Comment Re:The olden days (Score 1) 66
But a distinction must be made here: Protracker and friends may have had "tracks" that work more or less like a professional studio, but the thing is, the *other* limits of the format meant that making music with a module tracker was a WHOLE different beast than doing it with a recording studio.
With module files/trackers, you could play exactly one sound sample at a time on each track - which is why many of us preferred to call them channels rather than tracks.
Each sound might be a single key on a piano, a single string on a violin, a crash of a cymbal, or whatever. If you needed a chord and you didn't have enough spare channels to play it (which was often the case), then to did it the hard way: you either composed and edited that chord in your favorite sample player/editor program and and loaded the result into your tracker or you sought out someone else who had already done the work... and that's if you only needed one type of chord for just one specific instrument (say, a major chord on a piano). Wait, you need a minor chord for that instrument also? Oops, better go compose/download one. Oh, need a few chords in one of the other instruments? Crap, gotta go do those also.

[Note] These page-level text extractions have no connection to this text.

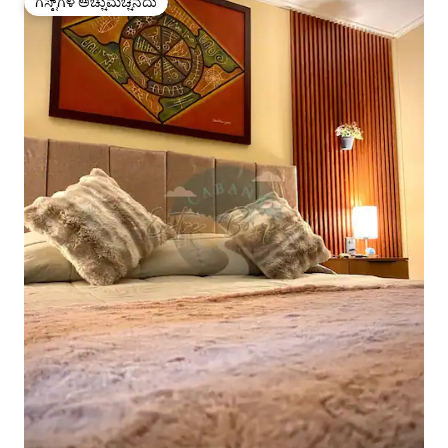
ಗೆಸ್ಟ್‌ಗಳ ಅಚ್ಚುಮೆಚ್ಚಿನದು
ಗೆಸ್ಟ್‌ಗಳ ಅಚ್ಚುಮೆಚ್ಚಿನದು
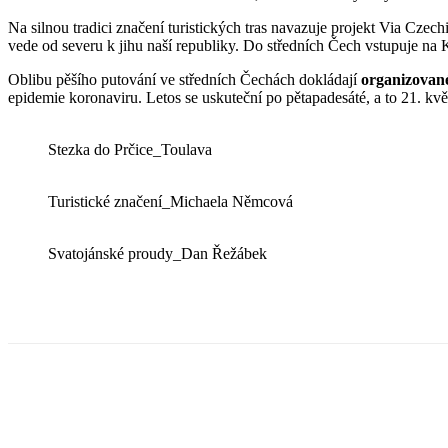
Na silnou tradici značení turistických tras navazuje projekt Via Cz
vede od severu k jihu naší republiky. Do středních Čech vstupuje na
Oblibu pěšího putování ve středních Čechách dokládají
organizovan
epidemie koronaviru. Letos se uskuteční po pětapadesáté, a to 21. kvě
Stezka do Prčice_Toulava
Turistické značení_Michaela Němcová
Svatojánské proudy_Dan Řežábek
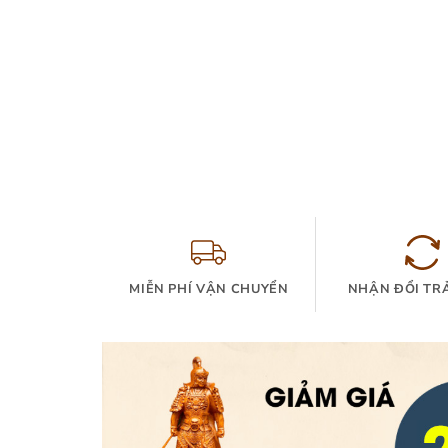
MIỄN PHÍ VẬN CHUYỂN
NHẬN ĐỔI TR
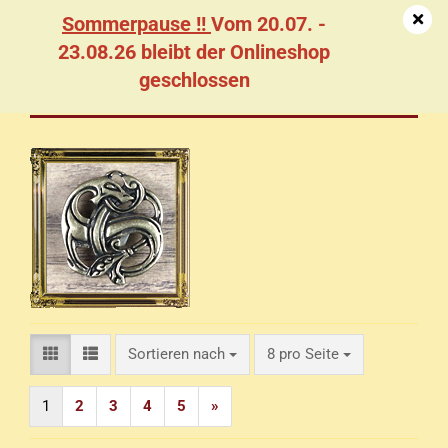
Sommerpause !!
Vom 20.07. -
23.08.26 bleibt der Onlineshop
geschlossen
Wikinger / Kelten
Sortieren nach
pro Seite
Sortieren nach
8 pro Seite
1
2
3
4
5
»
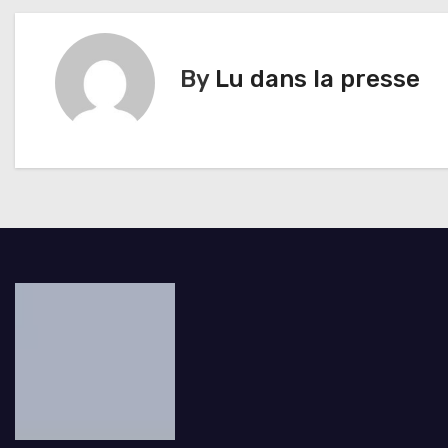
a
v
By
Lu dans la presse
i
g
a
t
i
o
n
d
e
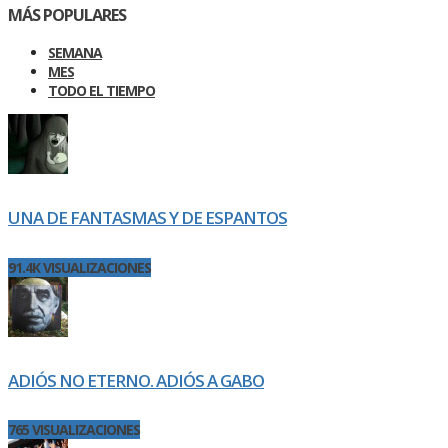
MÁS POPULARES
SEMANA
MES
TODO EL TIEMPO
UNA DE FANTASMAS Y DE ESPANTOS
91.4K VISUALIZACIONES
ADIÓS NO ETERNO. ADIÓS A GABO
765 VISUALIZACIONES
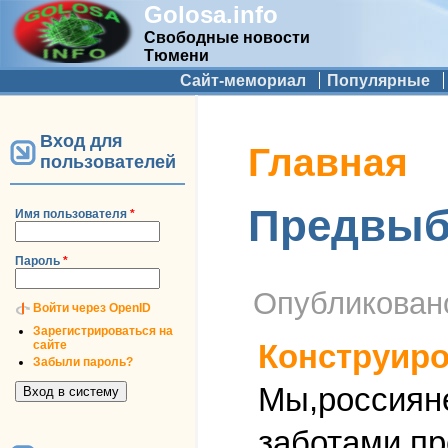
Golosa.info
Свободные новости
Тюмени
Дополнительное меню
Сайт-мемориал
Популярные
Вход для
Вы здесь
Главная
пользователей
Предвыбо
Имя пользователя
*
Пароль
*
Опубликова
Войти через OpenID
Зарегистрироваться на
сайте
Конструиро
Забыли пароль?
Мы,россиян
заботами пр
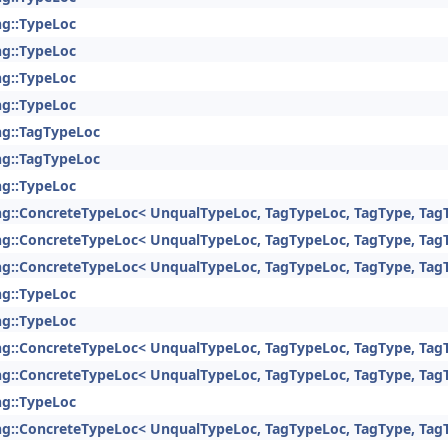
ng::TypeLoc
ng::TypeLoc
ng::TypeLoc
ng::TypeLoc
ng::TagTypeLoc
ng::TagTypeLoc
ng::TypeLoc
ng::ConcreteTypeLoc< UnqualTypeLoc, TagTypeLoc, TagType, Tag
ng::ConcreteTypeLoc< UnqualTypeLoc, TagTypeLoc, TagType, Tag
ng::ConcreteTypeLoc< UnqualTypeLoc, TagTypeLoc, TagType, Tag
ng::TypeLoc
ng::TypeLoc
ng::ConcreteTypeLoc< UnqualTypeLoc, TagTypeLoc, TagType, Tag
ng::ConcreteTypeLoc< UnqualTypeLoc, TagTypeLoc, TagType, Tag
ng::TypeLoc
ng::ConcreteTypeLoc< UnqualTypeLoc, TagTypeLoc, TagType, Tag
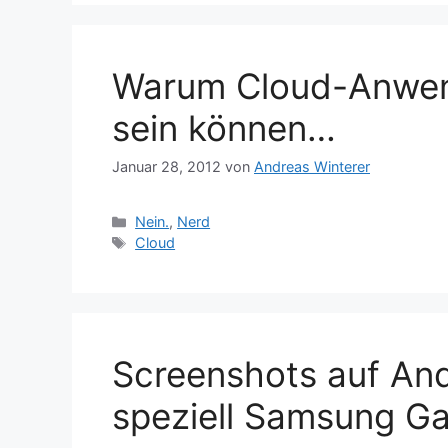
Warum Cloud-Anwen
sein können…
Januar 28, 2012
von
Andreas Winterer
Kategorien
Nein.
,
Nerd
Schlagwörter
Cloud
Screenshots auf An
speziell Samsung Ga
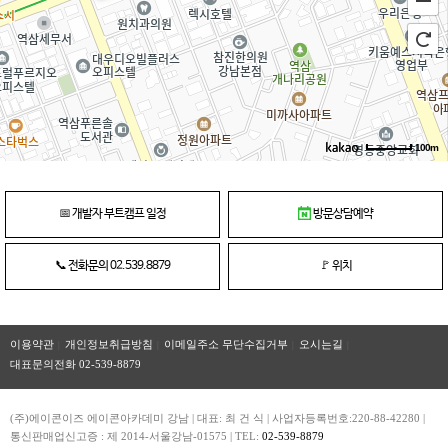
정말 좋은 수업이었습니다! 또한, 책으로 수업 하는 지루한
수업이 아닌 선생님께서 직접 코딩하시고, 학생들도 같이
코딩하는 실습 위주의 수업을 해
전혀 지루하지 않은 수업이었습니다. 자습 시간도 충분히
주셔서 그날 배운 내용을 그때그때 복습할 수 있도록 해주셔서
정말 좋았습니다 매니저님의 관리 또한 정말
좋았습니다.
매니저님의 관리 덕분에 정신 차리고 수업에 잘
참여할 수 있었고, 나태해지지 않아 정말 좋았습니다!
100m
📅
개발자 부트캠프 일정
방문상담예약
▶에이콘 아카데미 개강중인 과정
보기
📞
전화문의 02.539.8879
🚩
위치
이용약관
개인정보취급방침
이메일주소 무단수집거부
오시는길
대표문의전화 02-539-8879
(주)에이콘이즈 에이콘아카데미 강남 | 대표: 최 건 식 | 사업자등록번호:220-88-42280 |
통신판매업신고증 : 제 2014-서울강남-01575 | TEL:
02-539-8879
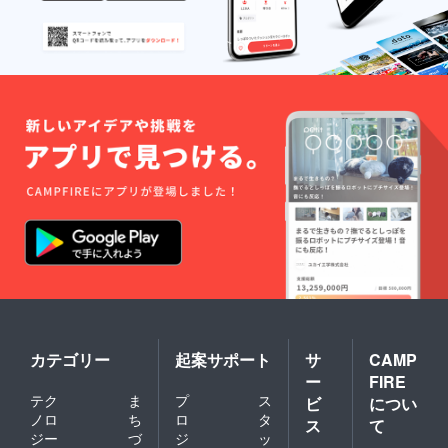
カテゴリー
起案サポート
サ
CAMP
ー
FIRE
テク
ま
プ
ス
ビ
につい
ノロ
ち
ロ
タ
ス
て
ジー
づ
ジ
ッ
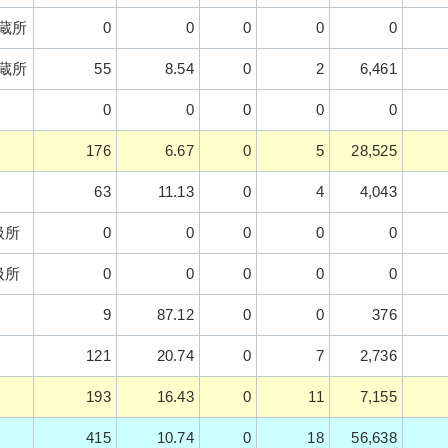
蔵所
0
0
0
0
0
蔵所
55
8.54
0
2
6,461
0
0
0
0
0
176
6.67
0
5
28,525
63
11.13
0
4
4,043
扱所
0
0
0
0
0
扱所
0
0
0
0
0
9
87.12
0
0
376
121
20.74
0
7
2,736
193
16.43
0
11
7,155
415
10.74
0
18
56,638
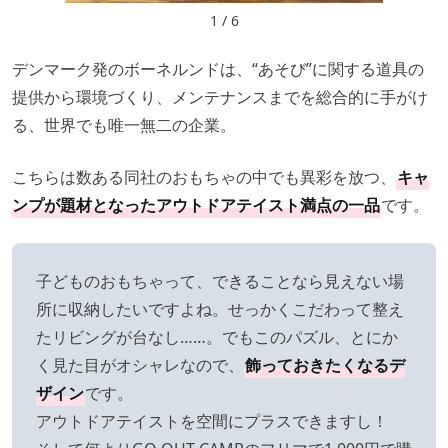
1 / 6
デンマーク発のボーネルンドは、“あそび”に関する道具の
提供から環境づくり、メンテナンスまでを総合的に手がけ
る、世界でも唯一無二の企業。
こちらは数ある同社のおもちゃの中でも異彩を放つ、
キャ
ンプが題材となったアウトドアテイスト満点の一品
です。
子どものおもちゃって、できることなら見えない場
所に収納したいですよね。せっかくこだわって整え
たリビングが台なし……。でもこのパズル、とにか
く見た目がオシャレなので、
飾っておきたくなるデ
ザイン
です。
アウトドアテイストを空間にプラスできますし！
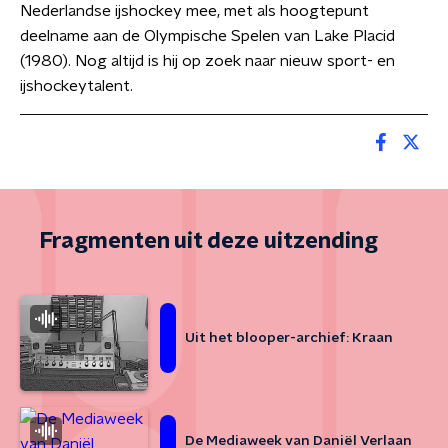
Nederlandse ijshockey mee, met als hoogtepunt
deelname aan de Olympische Spelen van Lake Placid
(1980). Nog altijd is hij op zoek naar nieuw sport- en
ijshockeytalent.
Fragmenten uit deze uitzending
Uit het blooper-archief: Kraan
De Mediaweek van Daniël Verlaan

A module artist had, at most, only 31 sound slots to work with back in the day, so it was pretty easy to run out - and that's before you even start laying down you actual tracks.
With careful attention to note durations and use of the "set sample offset" effect command, you could combine several shorter samples into one "conglomerate" multipurpose sample that you could pick-and-choose from as needed, giving the appearance of more than just 31 samples. Problem is, this came at a price: You couldn't use this trick on anything that might need an effect command, there was no way to set custom sample loop endpoints (that I remember), and you only had 128 kB of sample data per sound slot, so it was only useful for short percussion-like instruments and sound effects.
When you laid down your tracks and assigned pitches, durations, and various effect commands to the samples (I mean the regular stuff like vibrato or portamento) is where the music was actually made.
Newer module formats eliminated the sample lengths, counts, and limits on the numbers of channels, of course.